BC: What’s your favorite song to perform?
It’s probably “Whatever You Want Me To Be”. I’ve only performed it live twice but in those two shows it just felt awesome. It is one of the slower ones on the album, which is maybe the whole novelty of it because my live set is usually pretty up beat the whole way and then when we introduced “Whatever You Want Me To Be” which is a slow number it just felt so good and it was like “this is new and exciting and different” but I connect quite well with that song so I think maybe that’s what it is.
I wrote the song about a documentary I watched about Edie Sedgwick and just about what I thought might be going on in her head and I guess there are probably certain times in my life that I do connect with that feeling like you need to do whatever you have to do to please other people. Luckily most of the time I don’t feel like that, I’m quite strong minded and independent, but everyone has those vulnerable moments and in those moments is when I connect with that song.
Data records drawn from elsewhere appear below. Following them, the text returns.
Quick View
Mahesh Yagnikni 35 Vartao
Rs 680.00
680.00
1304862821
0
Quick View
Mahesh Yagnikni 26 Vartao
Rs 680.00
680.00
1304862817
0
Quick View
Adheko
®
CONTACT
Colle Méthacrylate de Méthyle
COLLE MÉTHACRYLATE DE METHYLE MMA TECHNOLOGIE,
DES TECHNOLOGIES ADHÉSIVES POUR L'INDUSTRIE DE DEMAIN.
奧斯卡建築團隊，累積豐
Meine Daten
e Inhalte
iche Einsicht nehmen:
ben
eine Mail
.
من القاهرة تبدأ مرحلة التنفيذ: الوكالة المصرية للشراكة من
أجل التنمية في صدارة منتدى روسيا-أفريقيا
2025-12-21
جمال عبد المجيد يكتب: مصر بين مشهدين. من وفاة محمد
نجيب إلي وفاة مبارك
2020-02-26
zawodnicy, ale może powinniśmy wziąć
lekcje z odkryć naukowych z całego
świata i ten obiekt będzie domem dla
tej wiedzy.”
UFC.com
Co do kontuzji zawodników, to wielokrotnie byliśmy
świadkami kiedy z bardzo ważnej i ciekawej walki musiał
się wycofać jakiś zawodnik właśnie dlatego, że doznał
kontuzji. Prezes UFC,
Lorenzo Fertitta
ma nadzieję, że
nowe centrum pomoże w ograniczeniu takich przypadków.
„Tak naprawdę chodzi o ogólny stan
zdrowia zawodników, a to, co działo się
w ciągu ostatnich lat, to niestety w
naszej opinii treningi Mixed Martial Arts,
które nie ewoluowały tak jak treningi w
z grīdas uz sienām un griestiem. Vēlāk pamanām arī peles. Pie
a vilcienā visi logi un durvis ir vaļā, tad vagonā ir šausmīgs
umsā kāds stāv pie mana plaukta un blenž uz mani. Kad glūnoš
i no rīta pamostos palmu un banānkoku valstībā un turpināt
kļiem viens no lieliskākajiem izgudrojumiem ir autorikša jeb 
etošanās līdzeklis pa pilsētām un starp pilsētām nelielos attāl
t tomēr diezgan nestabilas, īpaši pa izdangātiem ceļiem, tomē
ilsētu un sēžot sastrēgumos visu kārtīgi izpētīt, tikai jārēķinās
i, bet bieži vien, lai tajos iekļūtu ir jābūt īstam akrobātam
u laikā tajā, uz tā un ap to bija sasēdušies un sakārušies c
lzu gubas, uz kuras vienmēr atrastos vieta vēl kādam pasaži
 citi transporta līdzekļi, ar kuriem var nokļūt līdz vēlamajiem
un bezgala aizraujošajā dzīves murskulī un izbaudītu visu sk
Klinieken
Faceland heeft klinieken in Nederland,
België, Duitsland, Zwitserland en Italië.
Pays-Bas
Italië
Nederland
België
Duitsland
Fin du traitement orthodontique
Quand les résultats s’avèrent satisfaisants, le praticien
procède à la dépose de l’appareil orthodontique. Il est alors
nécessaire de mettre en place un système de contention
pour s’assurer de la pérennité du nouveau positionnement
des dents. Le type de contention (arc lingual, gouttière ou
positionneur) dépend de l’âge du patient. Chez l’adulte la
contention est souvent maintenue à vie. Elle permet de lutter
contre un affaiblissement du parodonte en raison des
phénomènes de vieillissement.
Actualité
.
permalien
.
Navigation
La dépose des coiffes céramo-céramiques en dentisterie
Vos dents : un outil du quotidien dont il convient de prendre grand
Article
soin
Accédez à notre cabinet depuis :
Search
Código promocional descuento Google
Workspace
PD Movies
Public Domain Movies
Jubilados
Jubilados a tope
Especially in this industry, I think it’s really difficult for women. Everyone feels like they have to conform all the time and there is kind of this “what people consider to be perfect” and it’s mainly women that get pushed to be that way. But who decides what perfect is? I mean everyone is perfect. I get very angry about this subject matter because I just think, “Whatever it is that someone is telling you need to be, if you’re happy, as long as you’re happy and you’re content within yourself, then that is all that matters.” Like fuck them in the ass.
With hardened New Yorkers passing in the background, I check my camera to see what we are getting and stumble upon a gem. I show her the photo and we crack up. The image is an honest New York City moment. It’s comically beautiful and I love Veiga for getting it. I’m won over by her sense of humor and I realize in my laughter that I had broken one of my own rules: never show artist shots of them before they’ve been edited. But the trust she showed me, I just had to return. I realized that she understood the process and can objectively look at herself, discovering first hand what a great performer and collaborator Veiga is … and it’s awesome.
I love performing with a band over doing it by myself. I don’t think I would perform – never say never – but I prefer not to perform by myself just cause there’s no vibe on stage. I like having the energy of feeding off of those guys on stage. We’ve got really great connection… Even though Salt Ashes is me, I like to include other people with in it and I think it’s more fun for the audience as well… I think my performance in general is quite energetic, and it’s not so inward. I want people to have moments of everything. Moments of feeling really engaged and really connected in a sort of somber moments and then moments where they just want to dance, and then moments when they feel like crying or laughing or screaming. I like to take the audience through lots of different emotions, cause that’s what I want at a gig. I want fire and laughter and crying. I just want to feel this “Oh my God!” So if I want that from a live show, then I should give that.
Most of the time I’d say it’s personal experiences, but there are definitely moments where I draw from either friends’ stories or documentaries and books I like to read. I like to people watch, sometimes I’ll just sit in a coffee shop and watch people go by and I imagine what their lives are like and try and create a story. “Raided” was one that I wrote in a club while I was watching people and it was about what I thought that they were escaping from. Even in those moments (when I’m watching) I’m still connecting to what I’m writing about in some way. There’s been moments in my life where I felt that way that I’m writing about so there’s never too much of a disconnection where I’m not like, I don’t relate to this. But generally it is personal experiences.